The short answer to the title is: Accessibility is not an average.
For a longer answer, read on.
When I run training a common refrain is: Computers don’t know what is appropriate. I illustrate that with a picture of a dog, and showing an alt text of “cat”.
Historically accessibility testing tools would not pick that up. The image has an alternative text, it isn’t the same as the file name, so by an automated test that’s ok.
With machine learning (ML) you could, at least in theory, feed images with good alt text into a model and use that to test whether the alt-text of “cat” is good. Hopefully it would say no. I haven’t seen that work in practice, but I can accept it is possible.
Now there are tools for producing (or co-producing) code, e.g. Co-Pilot. There are even some that claim to output accessible code.
I won’t claim to be an expert in Artificial Intelligence, ML, or Large Language Models (LLMs), but there is a fairly understandable way to explain why it won’t work for accessibility. The process for generating the code is something like:
- A corpus of information is fed into a model. For example, you could feed it code on the open web, or from code repositories.
- The model is analogous to a statistical model, so it is looking at what things statistically go together.
- Based on a prompt, the model will output things that are likely answers to that prompt.
There are two reasons such a model would not output accessible code:
- Most code is not accessible.
- An average of reasonably accessible code might not work if it uses a statistical model (rather than meaning) to decide between component types.
I don’t think anyone will doubt the first reason. The WebAim analysis of a million homepages is pretty good evidence that most code is not accessible. Nomensa’s experience with running audits aligns with that.
Wherever you take an average, or a ‘most likely next thing’ based on the average webpage, it will not output accessible code because the average is not accessible.

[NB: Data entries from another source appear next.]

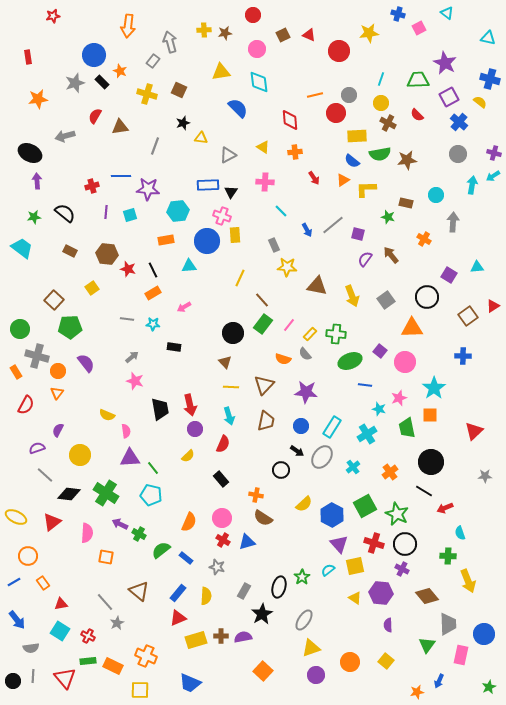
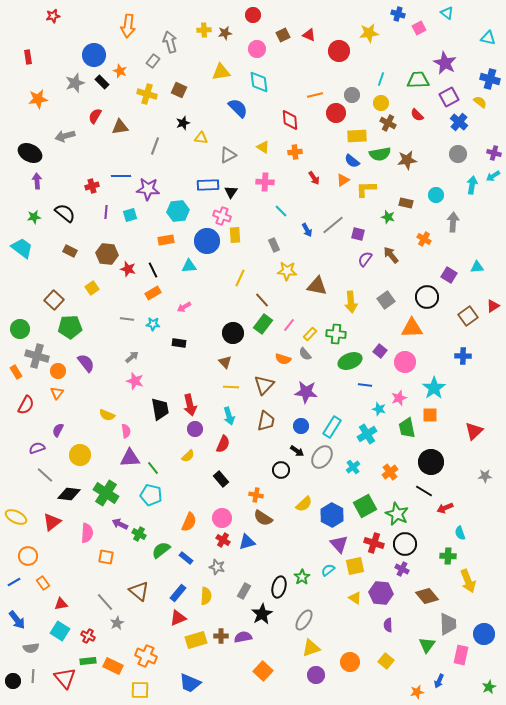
gray circle at (349, 95): moved 3 px right
yellow star at (287, 267): moved 4 px down
yellow arrow at (352, 296): moved 1 px left, 6 px down; rotated 15 degrees clockwise
black rectangle at (174, 347): moved 5 px right, 4 px up
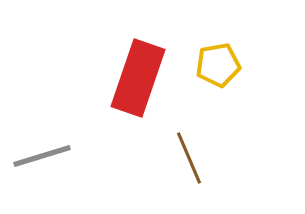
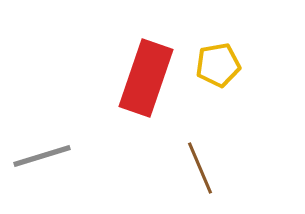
red rectangle: moved 8 px right
brown line: moved 11 px right, 10 px down
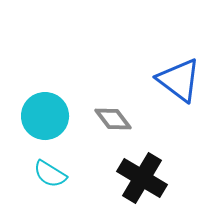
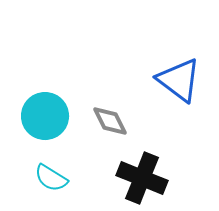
gray diamond: moved 3 px left, 2 px down; rotated 12 degrees clockwise
cyan semicircle: moved 1 px right, 4 px down
black cross: rotated 9 degrees counterclockwise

The second reason I’m less confident of, but I’m thinking of examples where you might take different approach to a particular component, and a model might merge them together creating a very confusing experience. For example, it might include a smattering of ARIA attributes because they are used by some sites, but they are unlikely to be appropriately used.
I’m not sure these are solvable problems. For example, if you took a smaller corpus of known-accessible examples to feed the model, would it be large enough to work? Also, would it be better than using a decision tree and a component library? I’m sceptical.
Accessibility is by definition non-typical usage, therefore applying an average does not work.